The report highlights the prevalence of online harassment meted on journalists on the different social media platforms. Facebook led with 39.7 percent of online harassment, WhatsApp with 19.1 percent, blogs-16.3 percent and Twitter with 10.3 percent.
Smear campaigns against women arise from gender insensitivity, ethnicity, perceived political affiliations and sensitive subjects that cause disputes. Njoki Chege, a female Kenyan columnist has received brutal reactions from social media platforms for her often candid and controversial articles. In one of her articles she likens political bloggers to call girls. This did not augur well with the bloggers community who went on a rampage and lynched her online. In a rebuttal tweet, one person posts a picture in which young boys are holding machetes and calls for talks with the writer.
Society has also become tolerant of online abuses. Name calling, disparaging remarks and insulting comments have been accepted as the norm, hence crying foul over such incidences may show one as being ‘petty’ and too sensitive. It is not uncommon for sparks to be kindled online and become consuming fires after sometime. With hashtags and sharing mechanisms on social media people get caught up in the moment and the mob mentality fuels greater discord and hatred online. In the midst of such, it is important to find the sobering voice that will call out the madness for what it really is.
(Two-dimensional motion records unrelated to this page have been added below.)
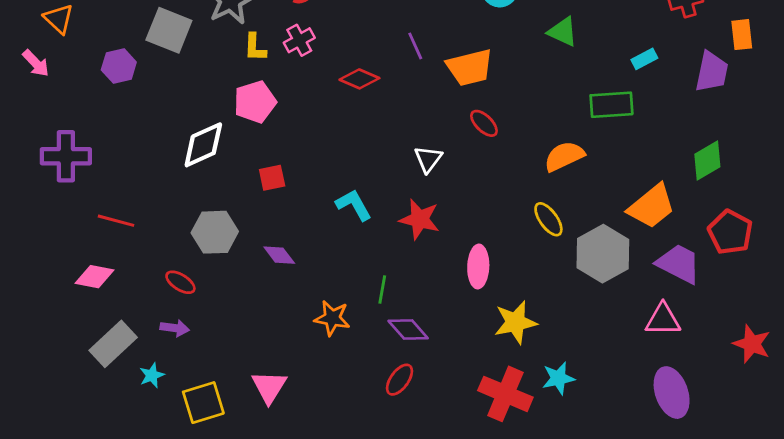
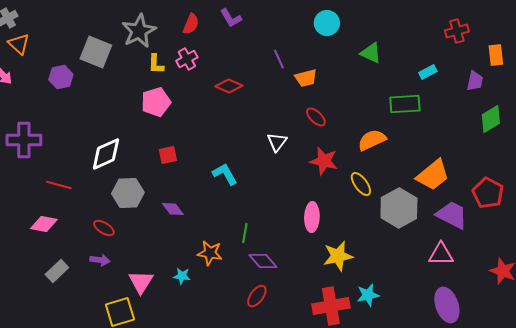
purple line: (415, 46) -> (279, 59), moved
orange trapezoid: (470, 67) -> (306, 78), size x0.7
purple trapezoid: (712, 72) -> (475, 81), size x0.7
white diamond: (203, 145) -> (106, 154), moved
green diamond: (707, 161) -> (491, 119), moved
red star: (420, 219) -> (324, 161), moved
gray rectangle: (113, 344) -> (57, 271), size x0.7
cyan star: (152, 375) -> (182, 276), moved, turned 30
pink triangle: (269, 387) -> (141, 282), moved
red cross: (505, 394) -> (331, 306), turned -33

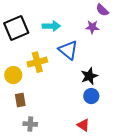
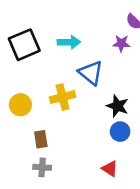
yellow cross: (37, 62) -> (63, 97), moved
black star: (89, 76) -> (117, 106), turned -30
brown rectangle: (20, 100) -> (41, 139), moved

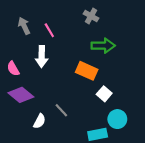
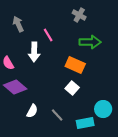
pink line: (49, 30) -> (48, 35), moved
white square: (104, 94) -> (72, 88), moved
gray line: (61, 110) -> (57, 115), moved

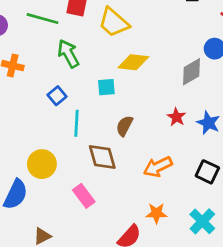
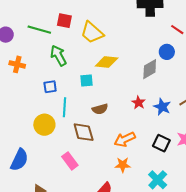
blue square: (57, 96) -> (50, 87), turned 32
brown semicircle: (124, 126) -> (100, 109), turned -133
yellow circle: (42, 164) -> (44, 125), moved
orange star: (156, 213) -> (123, 165), moved

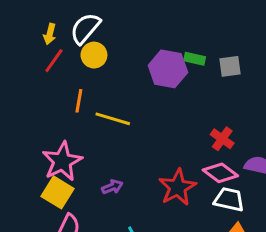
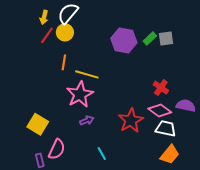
yellow circle: (94, 55) -> (65, 32), moved
green rectangle: (195, 59) -> (150, 39), moved, turned -56
pink star: (62, 161) -> (80, 94), moved
yellow square: (58, 192) -> (38, 124), moved

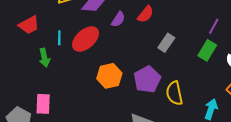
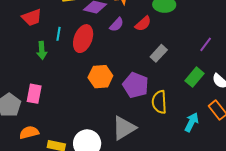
red ellipse: (86, 39) -> (83, 39), turned -36
green rectangle: (207, 50) -> (194, 77), moved
purple pentagon: (147, 79) -> (136, 85), turned -30

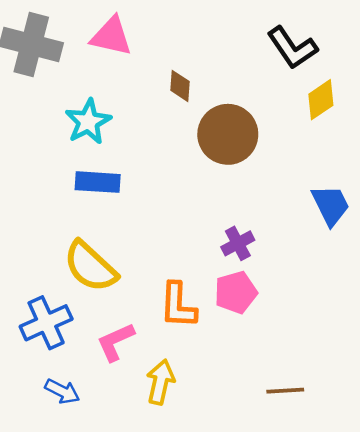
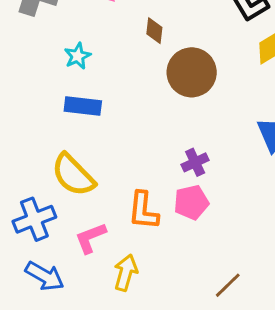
cyan star: (88, 122) -> (78, 56), size x0.7
blue arrow: (62, 391) -> (45, 276), size x1.4
brown line: (285, 391) -> (228, 285), turned -44

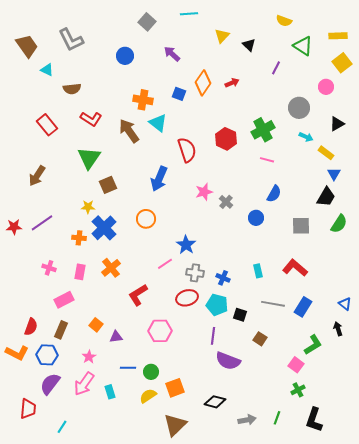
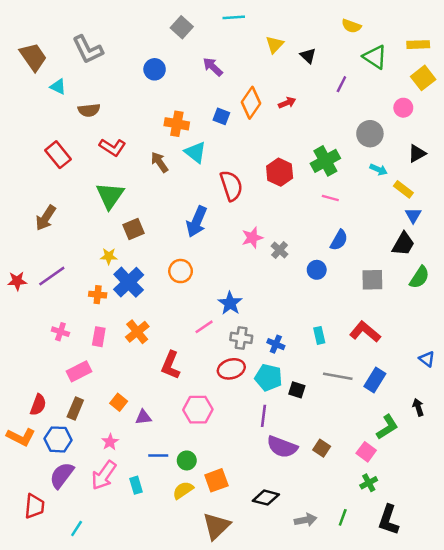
brown arrow: (129, 131) -> (159, 162), size x0.7
red L-shape: (138, 295) -> (171, 365), turned -35
blue triangle: (345, 304) -> (427, 359), moved
brown square: (260, 339) -> (322, 448), moved

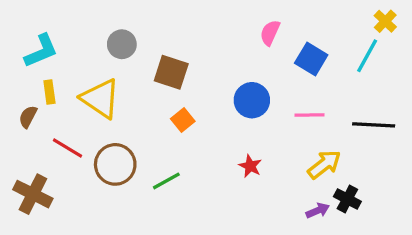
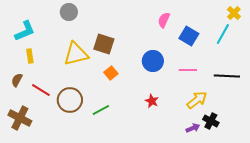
gray circle: (122, 44) -> (69, 12), moved
yellow triangle: (100, 99) -> (76, 54), moved, turned -48
brown semicircle: (28, 117) -> (17, 80), moved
We need sober voices that will propagate peace for our own good.
Sadly enough, prosecution of cybercrimes on social media platforms faces the challenge of jurisdiction because of the borderless nature of the internet. Within the national border different laws are applied, hence it is difficult to prosecute attackers from different borders. The organization of police units and their capacity to handle these crimes at county level are some of the issues that hinder timely reporting. A respondent from the research said that after reporting a case to the District Criminal Investigations Officer (DCIO) he was told that the issue was to be handled by the Cybercrime Unit which was in the capital, yet he stayed in Kisumu.
Getting justice for cybercrimes may prove a herculean task, but nonetheless we should speak up against online harassment and only then will people start taking notice and before we know it our society will be more informed on the issue. Then we will have better policies and implementation mechanisms.